» Your instructions
Beginning at whichever line contains "Saorstát Éireann (Irish", reproduce each line of the records below word for word, ending with the last, and add nothing.

[Opening Data for review section]

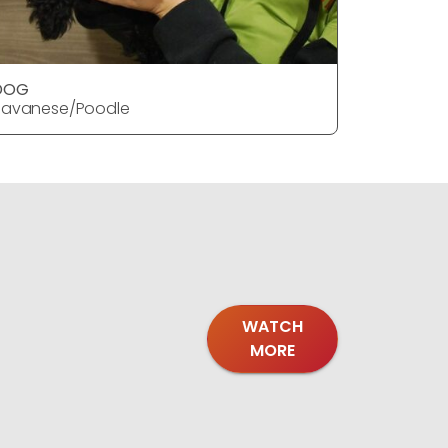
DOG
DOG
Havanese/Poodle
Havanese
WATCH
MORE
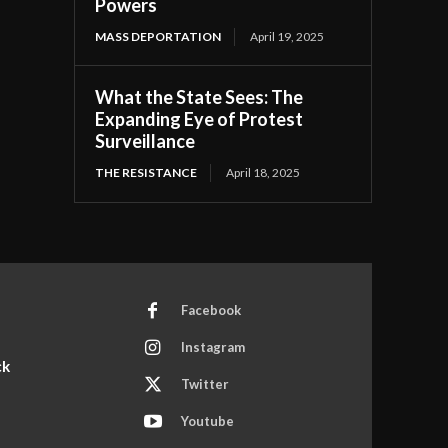
Powers
MASS DEPORTATION
April 19, 2025
What the State Sees: The
Expanding Eye of Protest
Surveillance
THE RESISTANCE
April 18, 2025
Facebook
Instagram
ck
Twitter
Youtube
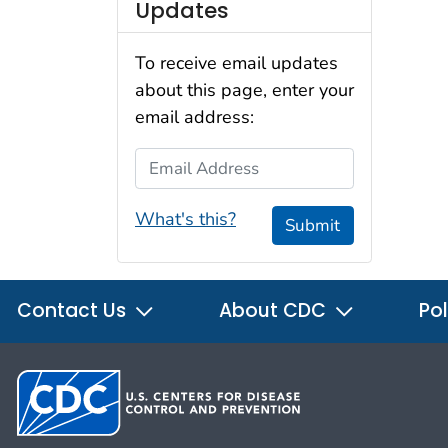
Updates
To receive email updates
about this page, enter your
email address:
Email Address
What's this?
Submit
Contact Us
About CDC
Pol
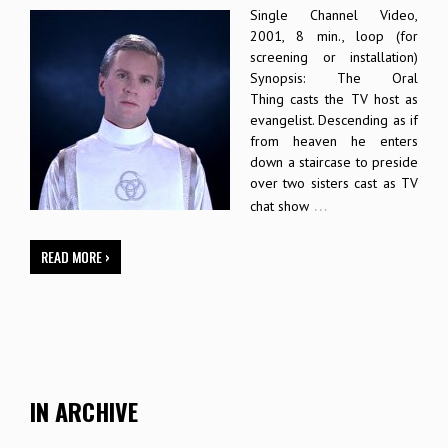
Single Channel Video,
2001, 8 min., loop (for
screening or installation)
Synopsis: The Oral
Thing casts the TV host as
evangelist. Descending as if
from heaven he enters
down a staircase to preside
over two sisters cast as TV
…
chat show
READ MORE ›
IN ARCHIVE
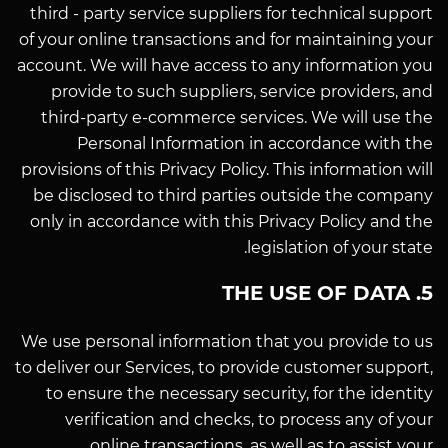
third - party service suppliers for technical support
of your online transactions and for maintaining your
account. We will have access to any information you
provide to such suppliers, service providers, and
third-party e-commerce services. We will use the
Personal Information in accordance with the
provisions of this Privacy Policy. This information will
be disclosed to third parties outside the company
only in accordance with this Privacy Policy and the
legislation of your state.
5. THE USE OF DATA
We use personal information that you provide to us
to deliver our Services, to provide customer support,
to ensure the necessary security, for the identity
verification and checks, to process any of your
online transactions, as well as to assist your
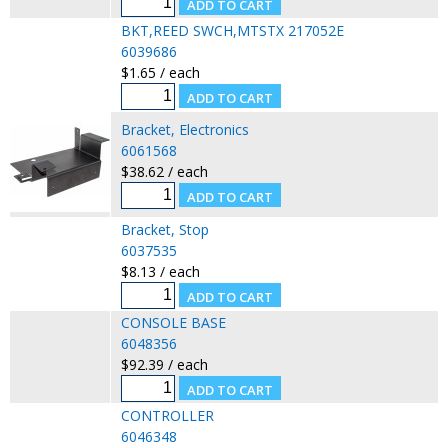
BKT,REED SWCH,MTSTX 217052E
6039686
$1.65 / each
Bracket, Electronics
6061568
$38.62 / each
Bracket, Stop
6037535
$8.13 / each
CONSOLE BASE
6048356
$92.39 / each
CONTROLLER
6046348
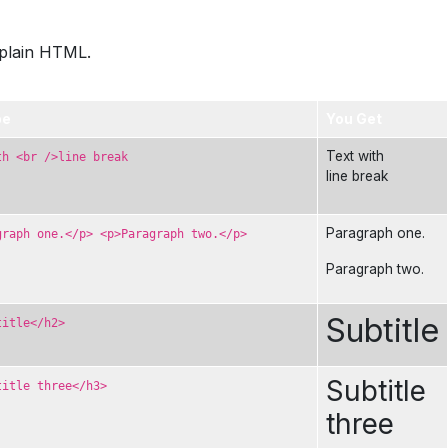
xplain HTML.
pe
You Get
Text with
th <br />line break
line break
Paragraph one.
graph one.</p> <p>Paragraph two.</p>
Paragraph two.
Subtitle
title</h2>
Subtitle
title three</h3>
three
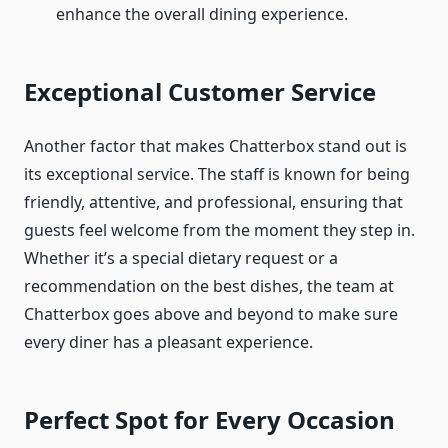
enhance the overall dining experience.
Exceptional Customer Service
Another factor that makes Chatterbox stand out is
its exceptional service. The staff is known for being
friendly, attentive, and professional, ensuring that
guests feel welcome from the moment they step in.
Whether it’s a special dietary request or a
recommendation on the best dishes, the team at
Chatterbox goes above and beyond to make sure
every diner has a pleasant experience.
Perfect Spot for Every Occasion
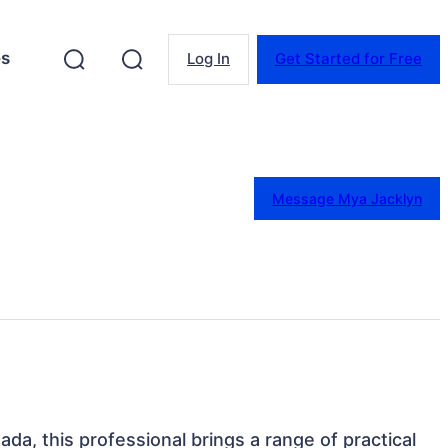
es
Log In
Get Started for Free
Message Mya Jacklyn
ada, this professional brings a range of practical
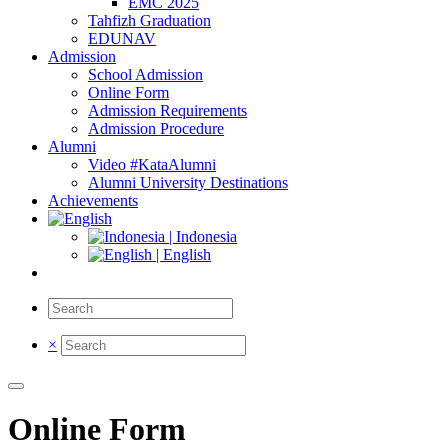
EMC 2025
Tahfizh Graduation
EDUNAV
Admission
School Admission
Online Form
Admission Requirements
Admission Procedure
Alumni
Video #KataAlumni
Alumni University Destinations
Achievements
| Indonesia
| English
×
Online Form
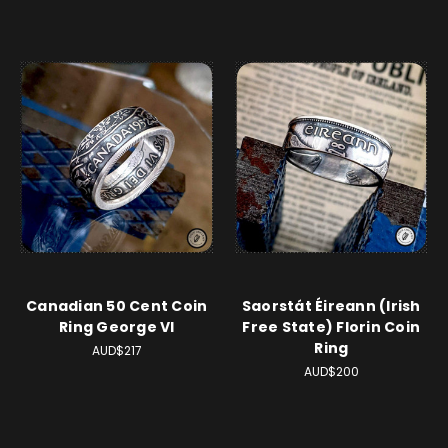
Canadian 50 Cent Coin
Saorstát Éireann (Irish
Ring George VI
Free State) Florin Coin
Ring
AUD$217
AUD$200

[Closing Data for review section]

» Your solution
Saorstát Éireann (Irish
Ring George VI
Free State) Florin Coin
Ring
AUD$217
AUD$200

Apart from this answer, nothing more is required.